If you’re curious about where Robert Lepage’s “887” began, this is important: He knows all the lyrics to the theme song of “Gilligan’s Island,” a 1960s sitcom he hasn’t seen in years, but not the names of people he just met or, sometimes, his own cellphone number.

“Why do we remember stuff from when we were 5 years old but not important facts that are more recent?” asks the Canadian actor/director/playwright, whose own earliest memory is visiting a cliffside park when he was about 3, after his family moved to Quebec City.

“You see it incarnated in the show,” says Lepage, who will perform the solo piece at Walker Art Center in Minneapolis April 4-7. “My father was in the Canadian Navy and he had been dispatched to Nova Scotia, in the Maritimes. So I remember very well when we moved back to Quebec City.”

Memory is the theme of “887,” which takes its title from the apartment building at 887 Avenue Murray where Lepage, now 60, lived with his family from 1960-70. That building appears on stage as an enormous dollhouse-like structure that Lepage peers into, pulls apart and magically transforms as he tries to get to the bottom of why we remember the things we remember, and whether we really do.

Internationally heralded for using technology to stretch the boundaries of theater, Lepage is the first to admit he’s unsure of his own memories. Chats with his sister revealed that they recalled the events of their childhood very differently, and researching “887” blasted Lepage’s perception of his parents.

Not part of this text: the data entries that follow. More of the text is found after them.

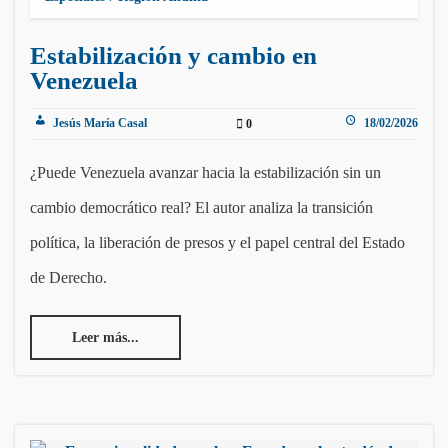
Estabilización y cambio en
Venezuela
Jesús María Casal
18/02/2026
0
¿Puede Venezuela avanzar hacia la estabilización sin un
cambio democrático real? El autor analiza la transición
política, la liberación de presos y el papel central del Estado
de Derecho.
Leer más...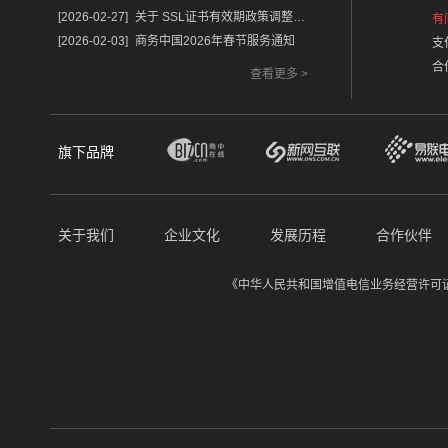
[2026-02-27]
关于 SSL证书有效期政策调整的重要通知
有
[2026-02-03]
商务中国2026年春节服务通知
支
合
查看更多 >
旗下品牌
关于我们
企业文化
发展历程
合作伙伴
《中华人民共和国增值电信业务经营许可证》经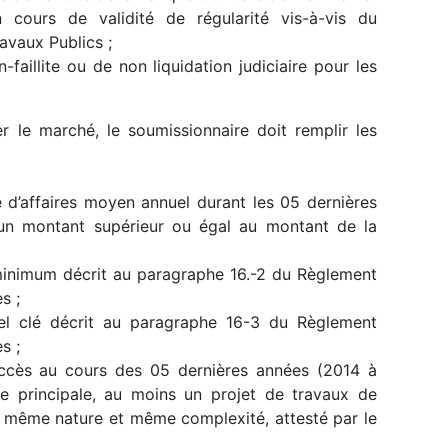
urs de validité de régularité vis-à-vis du
avaux Publics ;
aillite ou de non liquidation judiciaire pour les
le marché, le soumissionnaire doit remplir les
 d’affaires moyen annuel durant les 05 dernières
un montant supérieur ou égal au montant de la
inimum décrit au paragraphe 16.-2 du Règlement
s ;
 clé décrit au paragraphe 16-3 du Règlement
s ;
cès au cours des 05 dernières années (2014 à
se principale, au moins un projet de travaux de
 même nature et même complexité, attesté par le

“I freaked out at one point,” he said. “I was brought up by a father and mother who were radically different. My mother was funny and a storyteller, so I’ve always been a mommy’s boy and I thought I inherited everything I do from her. My father was less talkative, working all the time, didn’t see him that much at home. I thought I hadn’t inherited much from him but, when I went down memory lane with this show and I bumped into all of these stories, I started to realize I am much more like my father than my mother.”

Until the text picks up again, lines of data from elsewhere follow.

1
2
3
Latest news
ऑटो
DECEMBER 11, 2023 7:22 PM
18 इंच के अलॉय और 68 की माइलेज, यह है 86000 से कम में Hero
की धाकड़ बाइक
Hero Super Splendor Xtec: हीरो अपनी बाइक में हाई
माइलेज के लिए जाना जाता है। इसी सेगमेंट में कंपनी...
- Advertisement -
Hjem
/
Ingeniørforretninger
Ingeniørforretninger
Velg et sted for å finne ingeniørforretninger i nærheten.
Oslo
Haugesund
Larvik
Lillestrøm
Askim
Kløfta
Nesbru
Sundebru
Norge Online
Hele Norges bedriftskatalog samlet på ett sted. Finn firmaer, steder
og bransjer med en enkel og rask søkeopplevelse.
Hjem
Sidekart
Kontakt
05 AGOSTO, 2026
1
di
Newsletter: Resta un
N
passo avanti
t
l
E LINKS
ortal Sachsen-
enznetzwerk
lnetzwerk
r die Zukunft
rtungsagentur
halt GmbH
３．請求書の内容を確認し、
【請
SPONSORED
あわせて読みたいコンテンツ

Lepage jokes that as “an aging actor,” memory now preoccupies him more than ever, but he has always been fascinated by it as a building block of theater. Something as crucial to the art form as the publication of Shakespeare’s First Folio, for instance, was only possible because actors and stage managers helped reconstruct the plays, based on their memories of performing them.

Touring “887” internationally has only reinforced the connection between theater and memory. In Barcelona, Lepage learned that for years it was difficult for companies to perform classic works because there were no actors old enough to play characters such as King Lear. During the Federico Franco regime, those actors either fled the country, left the profession or, in some cases, were killed.

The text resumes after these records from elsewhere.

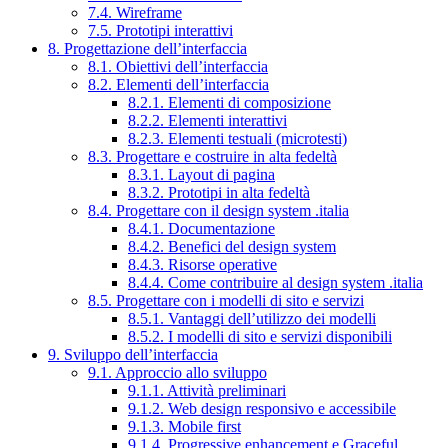
7.4. Wireframe
7.5. Prototipi interattivi
8. Progettazione dell’interfaccia
8.1. Obiettivi dell’interfaccia
8.2. Elementi dell’interfaccia
8.2.1. Elementi di composizione
8.2.2. Elementi interattivi
8.2.3. Elementi testuali (microtesti)
8.3. Progettare e costruire in alta fedeltà
8.3.1. Layout di pagina
8.3.2. Prototipi in alta fedeltà
8.4. Progettare con il design system .italia
8.4.1. Documentazione
8.4.2. Benefici del design system
8.4.3. Risorse operative
8.4.4. Come contribuire al design system .italia
8.5. Progettare con i modelli di sito e servizi
8.5.1. Vantaggi dell’utilizzo dei modelli
8.5.2. I modelli di sito e servizi disponibili
9. Sviluppo dell’interfaccia
9.1. Approccio allo sviluppo
9.1.1. Attività preliminari
9.1.2. Web design responsivo e accessibile
9.1.3. Mobile first
9.1.4. Progressive enhancement e Graceful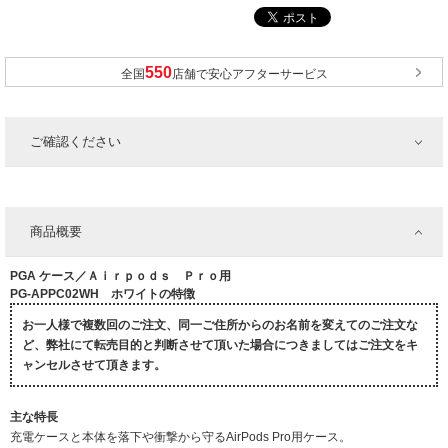
全国
店舗で安心アフターサービス
ご確認ください
商品概要
PGA ケース／Ａｉｒｐｏｄｓ Ｐｒｏ用
PG-APPC02WH ホワイトの特徴
お一人様で複数回のご注文、同一ご住所からのお名前を変えてのご注文な
ど、弊社にて転売目的と判断させて頂いた場合につきましてはご注文をキ
ャンセルさせて頂きます。
主な特長
充電ケースと本体を落下や衝撃から守るAirPods Pro用ケース。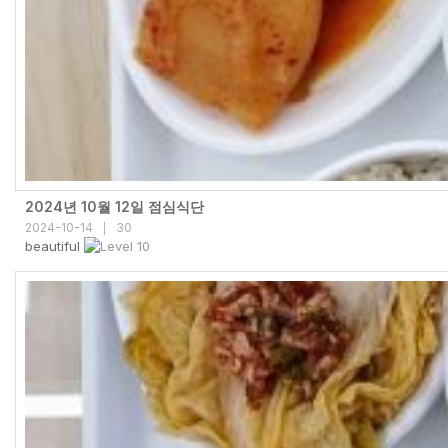
2024년 10월 12일 점심식단
2024-10-14
30
|
beautiful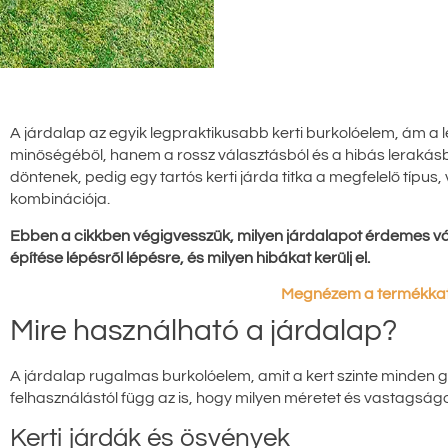
A járdalap az egyik legpraktikusabb kerti burkolóelem, ám a
minőségéből, hanem a rossz választásból és a hibás lerakásb
döntenek, pedig egy tartós kerti járda titka a megfelelő típus
kombinációja.
Ebben a cikkben végigvesszük, milyen járdalapot érdemes vála
építése lépésről lépésre, és milyen hibákat kerülj el.
Megnézem a termékkat
Mire használható a járdalap?
A járdalap rugalmas burkolóelem, amit a kert szinte minden g
felhasználástól függ az is, hogy milyen méretet és vastagsá
Kerti járdák és ösvények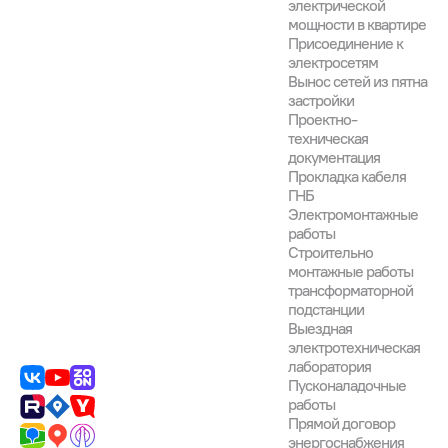
электрической
мощности в квартире
Присоединение к
электросетям
Вынос сетей из пятна
застройки
Проектно-
техническая
документация
Прокладка кабеля
ГНБ
Электромонтажные
работы
Строительно
монтажные работы
трансформаторной
подстанции
Выездная
электротехническая
лаборатория
Пусконаладочные
работы
Прямой договор
энергоснабжения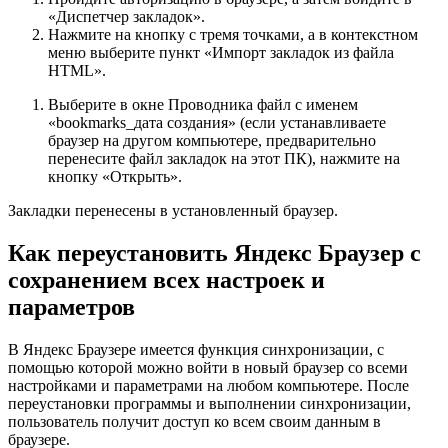
«Диспетчер закладок».
Нажмите на кнопку с тремя точками, а в контекстном
меню выберите пункт «Импорт закладок из файла
HTML».
Выберите в окне Проводника файл с именем
«bookmarks_дата создания» (если устанавливаете
браузер на другом компьютере, предварительно
перенесите файл закладок на этот ПК), нажмите на
кнопку «Открыть».
Закладки перенесены в установленный браузер.
Как переустановить Яндекс Браузер с
сохранением всех настроек и
параметров
В Яндекс Браузере имеется функция синхронизации, с
помощью которой можно войти в новый браузер со всеми
настройками и параметрами на любом компьютере. После
переустановки программы и выполнении синхронизации,
пользователь получит доступ ко всем своим данным в
браузере.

“We have so many recording devices now that, if a fascist movement were to decide to burn all the books, for example, we would still have the internet. But the brains of actors, the memories of actors, have played an important role for a very long time,” says Lepage, who notes that the most-oft-heard, if not most favorite, compliment paid to an actor — “I don’t know how you learned all those lines” — is also a tribute to memory.

Lepage knows the memories of other residents of his childhood building would differ from his. Part of the reason the show is called “887” is that the building works as a metaphor for the varied views of the eight families who lived there in the ’60s, which were as politically turbulent in Quebec as they were everywhere else, with the added conflict of the Francophone movement to strengthen the French language in that province.

“I thought it might be interesting to bring back those political memories, as seen from the eyes of a child,” says Lepage, who has performed “887” more than 250 times since its 2015 debut. The five shows here are being co-presented by the Walker and the Guthrie Theater.

“As I’ve been touring, nobody knows anything about what happened in Quebec in the ’60s — or cares, really — but there are some things people identify with. They remember their own histories, their own uprisings and revolts. And, of course, everybody has a family.”

The performer says he continues to discover things about his own family, three years into the show’s life. In fact, Lepage doesn’t believe in publishing a work until he has finished performing it, for one simple reason: It’s not done yet.

“You discover what you are doing as you go along, and you trust that the piece will reveal itself to you,” says Lepage of “887,” which continues to grow and stretch. “You’re not in control of everything. It’s alive.”